O crescimento do projeto, entretanto, encontrou desafios comuns à realidade de artistas independentes. Apesar da vontade de produzir novas músicas, os custos envolvidos na gravação e divulgação acabaram limitando os lançamentos. Em meados de 2022, a Rover Records entrou em hiato. Trabalho, estudos e responsabilidades financeiras passaram a ocupar uma parcela maior da rotina dos dois artistas, que precisaram conciliar a música com outras prioridades.
Mesmo durante os períodos de pausa, a relação com o público continuou sendo uma das principais motivações da dupla. Em 2023, eles lançaram Jardins, primeira love song do projeto e trabalho que consideram seu melhor videoclipe.
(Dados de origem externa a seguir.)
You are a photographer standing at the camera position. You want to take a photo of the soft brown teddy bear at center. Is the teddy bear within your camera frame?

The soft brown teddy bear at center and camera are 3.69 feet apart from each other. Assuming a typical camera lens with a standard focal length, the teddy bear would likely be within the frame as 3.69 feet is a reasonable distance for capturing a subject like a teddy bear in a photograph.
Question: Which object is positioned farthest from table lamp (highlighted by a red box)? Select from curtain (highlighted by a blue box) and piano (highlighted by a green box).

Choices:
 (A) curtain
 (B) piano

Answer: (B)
Gravado na Serra Gaúcha, o lançamento foi bem recebido pelos ouvintes, mas acabou sendo seguido por um novo hiato, desta vez motivado por divergências criativas e pela necessidade de repensar os rumos do projeto.
A retomada veio com São Hell Fire, trabalho que marcou uma nova fase para a dupla. Além de produzir as próprias músicas, Eduardo e Guilherme passaram a buscar formas de fortalecer a cena local, criando oportunidades para artistas e produtores de São Leopoldo terem contato com processos de gravação e produção musical.
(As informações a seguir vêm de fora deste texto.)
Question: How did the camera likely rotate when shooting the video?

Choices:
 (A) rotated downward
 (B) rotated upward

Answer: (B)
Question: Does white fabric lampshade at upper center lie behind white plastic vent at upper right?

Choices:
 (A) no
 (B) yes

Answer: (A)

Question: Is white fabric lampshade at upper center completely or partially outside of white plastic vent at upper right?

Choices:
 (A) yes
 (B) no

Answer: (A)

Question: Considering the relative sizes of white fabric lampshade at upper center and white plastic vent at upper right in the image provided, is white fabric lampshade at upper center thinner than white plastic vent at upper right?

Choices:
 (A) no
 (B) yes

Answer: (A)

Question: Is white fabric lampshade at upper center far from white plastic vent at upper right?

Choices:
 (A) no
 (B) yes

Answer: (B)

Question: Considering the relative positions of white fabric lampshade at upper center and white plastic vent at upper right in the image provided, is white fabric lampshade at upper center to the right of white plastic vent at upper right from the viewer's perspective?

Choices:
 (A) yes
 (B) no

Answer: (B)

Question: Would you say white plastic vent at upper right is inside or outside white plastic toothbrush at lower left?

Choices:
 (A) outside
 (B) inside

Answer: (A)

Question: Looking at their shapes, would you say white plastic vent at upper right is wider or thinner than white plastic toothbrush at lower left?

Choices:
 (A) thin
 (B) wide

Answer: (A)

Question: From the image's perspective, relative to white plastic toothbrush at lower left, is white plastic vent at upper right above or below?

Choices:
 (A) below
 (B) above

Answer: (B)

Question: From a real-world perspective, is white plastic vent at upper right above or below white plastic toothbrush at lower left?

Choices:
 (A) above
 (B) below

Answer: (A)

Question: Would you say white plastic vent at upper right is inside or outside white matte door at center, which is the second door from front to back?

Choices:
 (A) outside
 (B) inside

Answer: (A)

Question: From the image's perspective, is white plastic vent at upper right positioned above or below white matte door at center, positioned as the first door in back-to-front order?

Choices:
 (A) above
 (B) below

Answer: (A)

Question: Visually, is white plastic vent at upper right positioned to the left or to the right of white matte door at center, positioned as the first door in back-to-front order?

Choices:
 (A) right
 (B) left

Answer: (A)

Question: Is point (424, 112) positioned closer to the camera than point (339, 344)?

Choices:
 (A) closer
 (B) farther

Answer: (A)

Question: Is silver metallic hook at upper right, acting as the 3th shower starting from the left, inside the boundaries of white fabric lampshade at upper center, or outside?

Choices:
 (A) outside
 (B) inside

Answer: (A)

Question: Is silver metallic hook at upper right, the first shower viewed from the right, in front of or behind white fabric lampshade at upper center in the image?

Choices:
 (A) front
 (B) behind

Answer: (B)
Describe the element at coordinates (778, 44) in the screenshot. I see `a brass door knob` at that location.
Entre as conquistas mais marcantes dessa trajetória está a parceria com o rapper e trapper carioca Sos. O contato surgiu a partir de uma publicação nas redes sociais e resultou em uma colaboração que levou a dupla a gravar no Verse, um dos estúdios mais reconhecidos do Rio Grande do Sul. Para Eduardo, experiências como essa mostram o quanto o caminho percorrido valeu a pena. “Já realizamos muitos sonhos, mas estamos trabalhando por mais”, resume.
É impossível falar de Eduardo sem mencionar Guilherme, e vice-versa. Depois de anos sendo dupla em batalhas, composições e projetos, hoje vivem uma nova fase. Com a mudança de Eduardo para Porto Alegre, os encontros se tornaram menos frequentes e os caminhos artísticos passaram a seguir direções distintas, ao menos por enquanto.
Guilherme está finalizando um EP que deve ser lançado nos próximos meses, reunindo músicas com uma proposta mais leve e descontraída. Eduardo, por sua vez, cultiva a ideia de transformar em música as experiências acumuladas nos trajetos diários entre Porto Alegre e a Região Metropolitana, projeto que pretende desenvolver no futuro em formato de álbum.
A distância, no entanto, não diminuiu a parceria construída ao longo dos anos. Com conversas, trocas de referências e planos compartilhados, os dois seguem acompanhando de perto os passos um do outro. Os projetos individuais ocupam o presente, mas a possibilidade de novas colaborações continua fazendo parte dos planos. Afinal, para quem descobriu o rap junto em rodas de rima no intervalo da escola, a amizade segue sendo o elo que conecta os sonhos da dupla.